### Task objective
What is the number of lines in the listing below that contain the word "укладки"? Give only that number.

### Records provided

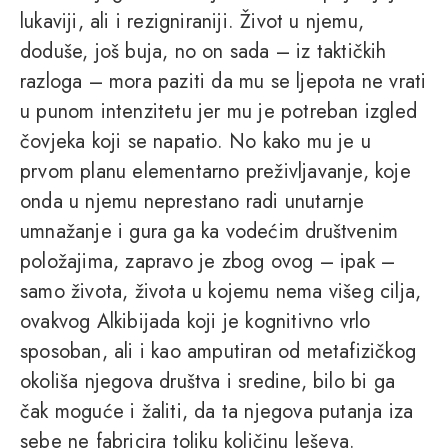
lukaviji, ali i rezigniraniji. Život u njemu,
doduše, još buja, no on sada – iz taktičkih
razloga – mora paziti da mu se ljepota ne vrati
u punom intenzitetu jer mu je potreban izgled
čovjeka koji se napatio. No kako mu je u
prvom planu elementarno preživljavanje, koje
onda u njemu neprestano radi unutarnje
umnažanje i gura ga ka vodećim društvenim
položajima, zapravo je zbog ovog – ipak –
samo života, života u kojemu nema višeg cilja,
ovakvog Alkibijada koji je kognitivno vrlo
sposoban, ali i kao amputiran od metafizičkog
okoliša njegova društva i sredine, bilo bi ga
čak moguće i žaliti, da ta njegova putanja iza
sebe ne fabricira toliku količinu leševa.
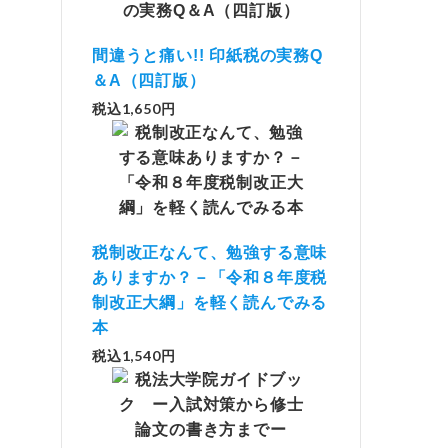
間違うと痛い!! 印紙税の実務Q
＆A（四訂版）
税込1,650円
税制改正なんて、勉強する意味
ありますか？－「令和８年度税
制改正大綱」を軽く読んでみる
本
税込1,540円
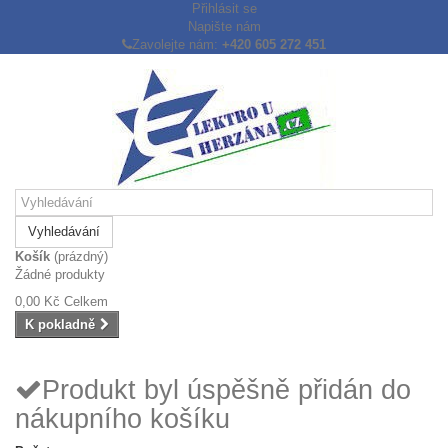
Přihlásit se
Napište nám
Zavolejte nám:
+420 605 272 451
Vyhledávání
Košík
(prázdný)
Žádné produkty
0,00 Kč
Celkem
K pokladně
Produkt byl úspěšně přidán do
nákupního košíku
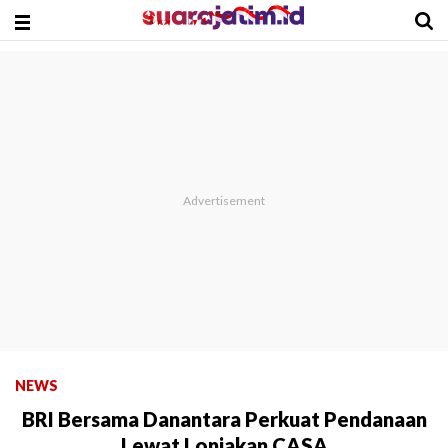
NEWS
BRI Bersama Danantara Perkuat Pendanaan
Lewat Lonjakan CASA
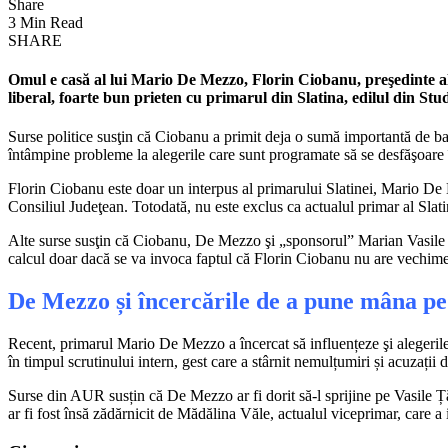
Share
3 Min Read
SHARE
Omul e casă al lui Mario De Mezzo, Florin Ciobanu, preşedinte al
liberal, foarte bun prieten cu primarul din Slatina, edilul din St
Surse politice susţin că Ciobanu a primit deja o sumă importantă de ban
întâmpine probleme la alegerile care sunt programate să se desfăşoare 
Florin Ciobanu este doar un interpus al primarului Slatinei, Mario De M
Consiliul Judeţean. Totodată, nu este exclus ca actualul primar al Slat
Alte surse susţin că Ciobanu, De Mezzo şi „sponsorul” Marian Vasile îl 
calcul doar dacă se va invoca faptul că Florin Ciobanu nu are vechimea
De Mezzo și încercările de a pune mâna p
Recent, primarul Mario De Mezzo a încercat să influențeze şi alegerile in
în timpul scrutinului intern, gest care a stârnit nemulțumiri și acuzații 
Surse din AUR susțin că De Mezzo ar fi dorit să-l sprijine pe Vasile Țăc
ar fi fost însă zădărnicit de Mădălina Văle, actualul viceprimar, care a i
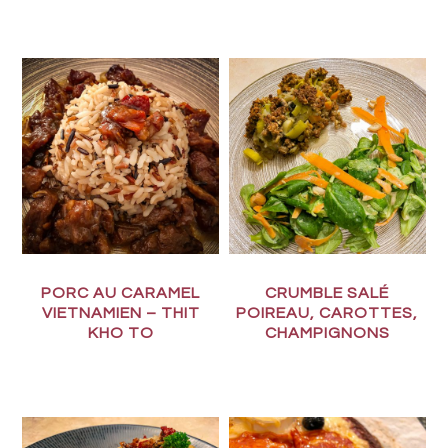
PORC AU CARAMEL
CRUMBLE SALÉ
VIETNAMIEN – THIT
POIREAU, CAROTTES,
KHO TO
CHAMPIGNONS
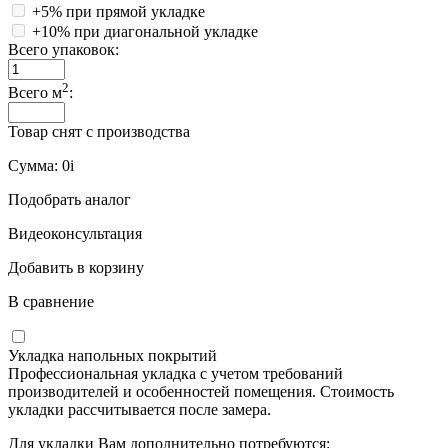
+5% при прямой укладке
+10% при диагональной укладке
Всего упаковок:
2
Всего м
:
Товар снят с производства
Сумма:
0
i
Подобрать аналог
Видеоконсультация
Добавить в корзину
В сравнение
Укладка напольных покрытий
Профессиональная укладка с учетом требований
производителей и особенностей помещения. Стоимость
укладки рассчитывается после замера.
Для укладки Вам дополнительно потребуются:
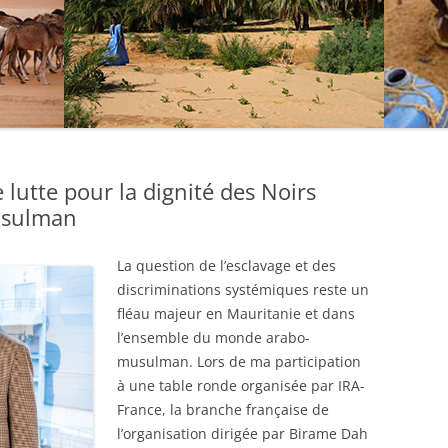
e lutte pour la dignité des Noirs
usulman
La question de l’esclavage et des
discriminations systémiques reste un
fléau majeur en Mauritanie et dans
l’ensemble du monde arabo-
musulman. Lors de ma participation
à une table ronde organisée par IRA-
France, la branche française de
l’organisation dirigée par Birame Dah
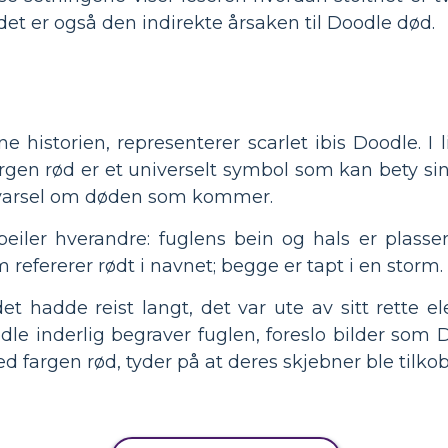
det er også den indirekte årsaken til Doodle død.
e historien, representerer scarlet ibis Doodle. I
gen rød er et universelt symbol som kan bety sinne,
advarsel om døden som kommer.
iler hverandre: fuglens bein og hals er plass
 refererer rødt i navnet; begge er tapt i en storm.
det hadde reist langt, det var ute av sitt rette 
le inderlig begraver fuglen, foreslo bilder som
 fargen rød, tyder på at deres skjebner ble tilkob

### Completed exercise
2